Jul 20 12:31pm – Zak and I went to the support group at 12:30pm. I was interested in the people and their stories. The social services people had been so kind to us, too, and they had invited us to the group a number of times so I wanted to make them happy. Besides, it would be a break.
Nick, Laurie, and Bean went for some lunch in the WHC cafeteria. Another way for all of us to spend an hour or two…waiting.
The group meeting wasn’t quite what we had expected. A guest speaker had come who talked about biases and discrimination in the workplace against those recently released from hospital or those with VADs. Good info but I wasn’t quite in tune. And, quite honestly, some of the former patients seemed almost – I don’t know – angry about things. One didn’t like the cost of his meds, a lady felt she had lost a promotion due to her time away from work, and another simply said he was always tired. I don’t think these three were bitter but I do think they definitely were struggling with life issues in spite of having had a transplanted heart or VAD.

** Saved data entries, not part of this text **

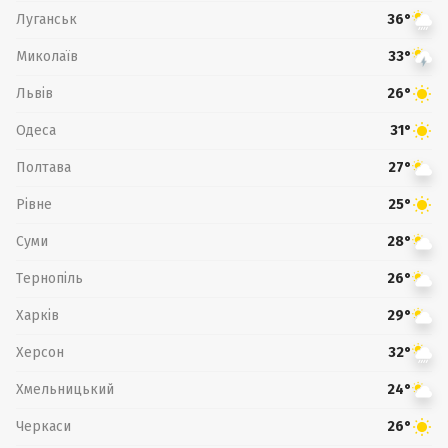
Луганськ
36°
Миколаїв
33°
Львів
26°
Одеса
31°
Полтава
27°
Рівне
25°
Суми
28°
Тернопіль
26°
Харків
29°
Херсон
32°
Хмельницький
24°
Черкаси
26°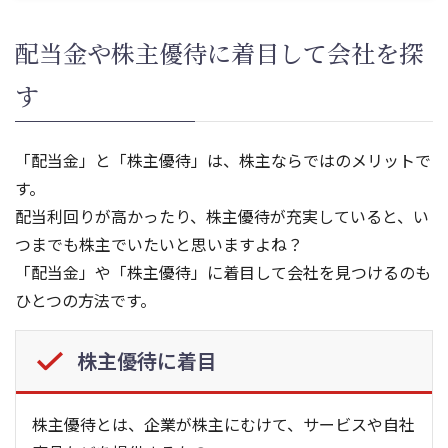
配当金や株主優待に着目して会社を探
す
「配当金」と「株主優待」は、株主ならではのメリットで
す。
配当利回りが高かったり、株主優待が充実していると、い
つまでも株主でいたいと思いますよね？
「配当金」や「株主優待」に着目して会社を見つけるのも
ひとつの方法です。
株主優待に着目
株主優待とは、企業が株主にむけて、サービスや自社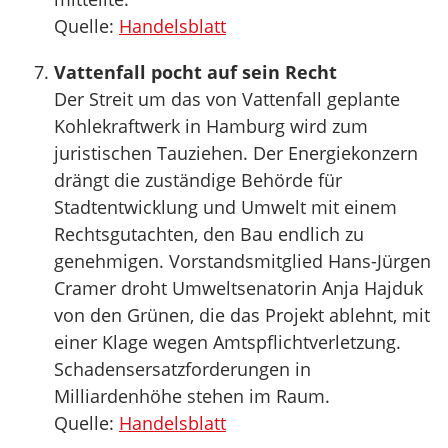
Quelle:
Handelsblatt
Vattenfall pocht auf sein Recht
Der Streit um das von Vattenfall geplante
Kohlekraftwerk in Hamburg wird zum
juristischen Tauziehen. Der Energiekonzern
drängt die zuständige Behörde für
Stadtentwicklung und Umwelt mit einem
Rechtsgutachten, den Bau endlich zu
genehmigen. Vorstandsmitglied Hans-Jürgen
Cramer droht Umweltsenatorin Anja Hajduk
von den Grünen, die das Projekt ablehnt, mit
einer Klage wegen Amtspflichtverletzung.
Schadensersatzforderungen in
Milliardenhöhe stehen im Raum.
Quelle:
Handelsblatt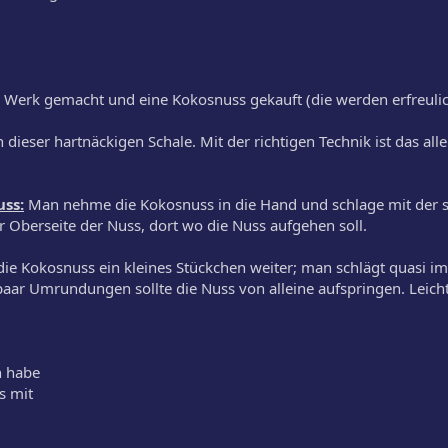
 Werk gemacht und eine Kokosnuss gekauft (die werden erfreuli
dieser hartnäckigen Schale. Mit der richtigen Technik ist das alle
ss:
Man nehme die Kokosnuss in die Hand und schlage mit der sp
 Oberseite der Nuss, dort wo die Nuss aufgehen soll.
ie Kokosnuss ein kleines Stückchen weiter; man schlägt quasi i
 paar Umrundungen sollte die Nuss von alleine aufspringen. Leich
h habe
s mit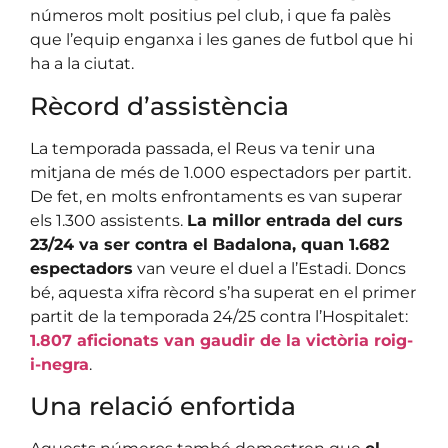
números molt positius pel club, i que fa palès
que l’equip enganxa i les ganes de futbol que hi
ha a la ciutat.
Rècord d’assistència
La temporada passada, el Reus va tenir una
mitjana de més de 1.000 espectadors per partit.
De fet, en molts enfrontaments es van superar
els 1.300 assistents.
La millor entrada del curs
23/24 va ser contra el Badalona, quan 1.682
espectadors
van veure el duel a l’Estadi. Doncs
bé, aquesta xifra rècord s’ha superat en el primer
partit de la temporada 24/25 contra l’Hospitalet:
1.807 aficionats van gaudir de la victòria roig-
i-negra
.
Una relació enfortida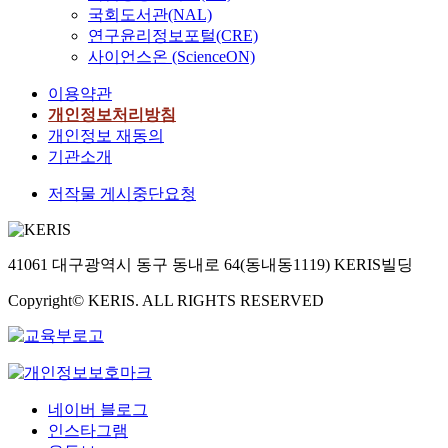
(
적
국회도서관(NAL)
n
多
으
연구윤리정보포털(CRE)
e
字
로
s
사이언스온 (ScienceON)
語
한
e
)
문
이용약관
.
‘
독
개인정보처리방침
T
X
해
개인정보 재동의
h
+
력
e
기관소개
化
향
r
’
상
저작물 게시중단요청
e
를
을
f
구
위
o
별
한
r
41061 대구광역시 동구 동내로 64(동내동1119) KERIS빌딩
하
지
e
여
도
,
Copyright© KERIS. ALL RIGHTS RESERVED
그
방
t
의
안
h
미
을
i
와
모
s
문
색
t
법
네이버 블로그
하
h
을
인스타그램
는
e
검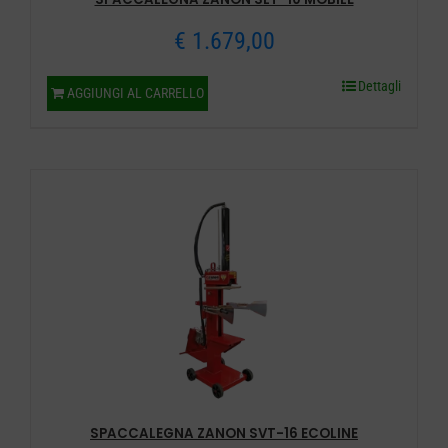
€
1.679,00
Dettagli
AGGIUNGI AL CARRELLO
SPACCALEGNA ZANON SVT-16 ECOLINE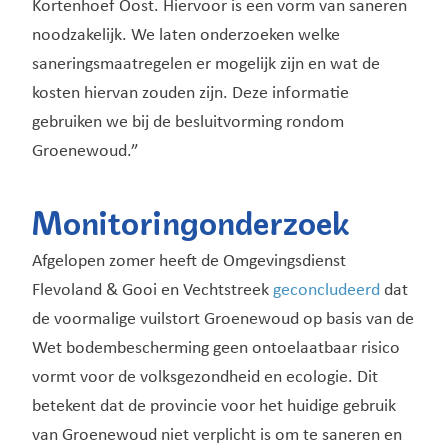
Kortenhoef Oost. Hiervoor is een vorm van saneren
noodzakelijk. We laten onderzoeken welke
saneringsmaatregelen er mogelijk zijn en wat de
kosten hiervan zouden zijn. Deze informatie
gebruiken we bij de besluitvorming rondom
Groenewoud.”
Monitoringonderzoek
Afgelopen zomer heeft de Omgevingsdienst
Flevoland & Gooi en Vechtstreek
geconcludeerd
dat
de voormalige vuilstort Groenewoud op basis van de
Wet bodembescherming geen ontoelaatbaar risico
vormt voor de volksgezondheid en ecologie. Dit
betekent dat de provincie voor het huidige gebruik
van Groenewoud niet verplicht is om te saneren en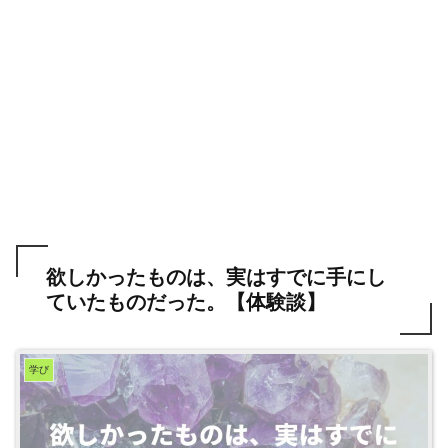
欲しかったものは、実はすでに手にし
ていたものだった。【体験談】
学び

I haven’t thought about it much since but I hope these people are doing better now – they seemed disconcerted and unsure. It was, for me, a slightly uncomfortable and maybe even a troubling meeting. Some of the attendees simply sat in silence. Others listened but didn’t share too much – I think they were also somewhat disconnected from the topic of the day. A few of the caregivers voiced the challenges that they had had to overcome in behalf of their patients. And on top of all of this, a reminder from the facilitator that discrimination in the workplace was illegal, etc., etc., etc. I actually wanted to hear some positive and encouraging words about life going on in good ways. It wasn’t to be, unfortunately. Or maybe it was just me being in the state that I was in.
It was surreal. I was tired. My heart and soul needed feeding. I was concerned about what was happening down in CVRR.